For me it’s grandma’s potato dumplings and cabbage with kielbasa
on Christmas Eve, a homemade Polish tradition. There’s dad’s letter-shaped,
weekend-morning pancakes poured carefully into the electric countertop griddle with
the classic early 80s motif on the lid. And then there were the regular dinner
rotations: taco night, beef stroganoff, chicken casserole... Always with a
green salad of iceberg lettuce, carrots and bottles and bottles and bottles of
half empty salad dressings to choose from, served from the same
polished wooden salad bowl. And there were the months
when mom was determined we each put a heaping tablespoon of ground wheat bran
on top of our cold breakfast cereal. Talk about an effective way to ruin a bowl
of Honey Nut Cheerios.
This past week I was reminded of a different kind of food
memory from childhood: sick day food.
I never minded being sick as a kid. In our house, being sick
meant a day of special attention (an extra story or an super secure tuck-in at
night), maybe the tiny television from the kitchen temporarily perched on my
dresser, but mostly it meant 7-Up, Saltine crackers and war wonton soup. I, gratefully, never suffered any serious ailments as a kid, so I saw my few sick
days as sort of special
There was the 7-Up, the first line of defense again sick day
woes. Sometimes it was ginger ale, or even Hansen’s Fruit Sodas, but there was
always a straw. On occasion there was even a flexi-straw, bent at a kind ninety
degree angle toward my mouth. No matter the ailment, this was always a soothing
balm, although mostly reserved for upset stomachs and sore throats. We didn’t
drink much soda as kids (they rot your teeth, did you hear?), and I have a vague memory we
were only allowed ‘clear’ or orange sodas – but that’s beside the point. It was
a treat, and those effervescent, sugary bubbles always managed to do bring a
bit of peace.
The Saltines were reserved for upset tummies, the first
solid food when ready and able to eat again. The perfect combination of salt,
crunch, blandness and dissolve-in-your-mouth texture. I remember the Volvo
station wagon would make special trips to the store if someone was under the
weather and the house was empty of these miracle crackers. To this day, I only
eat them when I’m recovering from a rough stomach.

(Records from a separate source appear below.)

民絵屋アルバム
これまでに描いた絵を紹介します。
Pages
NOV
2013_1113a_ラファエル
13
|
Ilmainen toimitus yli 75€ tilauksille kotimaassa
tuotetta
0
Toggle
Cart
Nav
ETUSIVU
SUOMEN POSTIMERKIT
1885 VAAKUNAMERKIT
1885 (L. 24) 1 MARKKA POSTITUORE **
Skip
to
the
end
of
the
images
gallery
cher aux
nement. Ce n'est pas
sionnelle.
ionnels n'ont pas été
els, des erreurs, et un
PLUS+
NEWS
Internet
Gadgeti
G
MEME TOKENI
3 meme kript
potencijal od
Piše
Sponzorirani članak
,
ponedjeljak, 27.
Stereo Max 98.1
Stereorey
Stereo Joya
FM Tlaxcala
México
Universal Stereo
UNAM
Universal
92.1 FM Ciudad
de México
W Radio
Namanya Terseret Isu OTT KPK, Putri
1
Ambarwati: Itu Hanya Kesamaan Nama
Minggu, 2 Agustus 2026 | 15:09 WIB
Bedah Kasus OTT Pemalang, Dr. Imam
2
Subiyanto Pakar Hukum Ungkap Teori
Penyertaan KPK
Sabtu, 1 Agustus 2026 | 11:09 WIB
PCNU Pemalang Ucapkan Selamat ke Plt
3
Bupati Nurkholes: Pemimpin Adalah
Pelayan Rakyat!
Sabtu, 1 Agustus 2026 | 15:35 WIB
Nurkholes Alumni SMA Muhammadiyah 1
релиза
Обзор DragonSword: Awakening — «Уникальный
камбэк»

Then there is the war wonton soup. This is harder to
explain, although on second thought it’s the same as chicken noodle soup – just
from another culture. The cure-all war wonton soup was picked up from Jade
East, the ‘hole in the wall’ Chinese restaurant between mom’s Pasadena Freeway freeway
off ramp and home, the final stretch. Not just the average sick day food, growing up war
wonton soup seemed to be mom’s cure-all.
Takeout orders were presented from behind the counter in cut-down cardboard boxes,
the sides just tall enough to prevent the white waxed cardboard boxes of rice
with the thin metal handles and the plastic containers of soup from knocking
over and spilling on the car ride home. I only remember picking up those boxes
once or twice, and we never ate in. The restaurant had an odd layout, and I
still have the image of four heat-from-above buffet trays casting an orange-red
light from the middle of the room. What I remember most was the short-sided
box sitting in mom’s trunk, and how the smell permeated the whole car.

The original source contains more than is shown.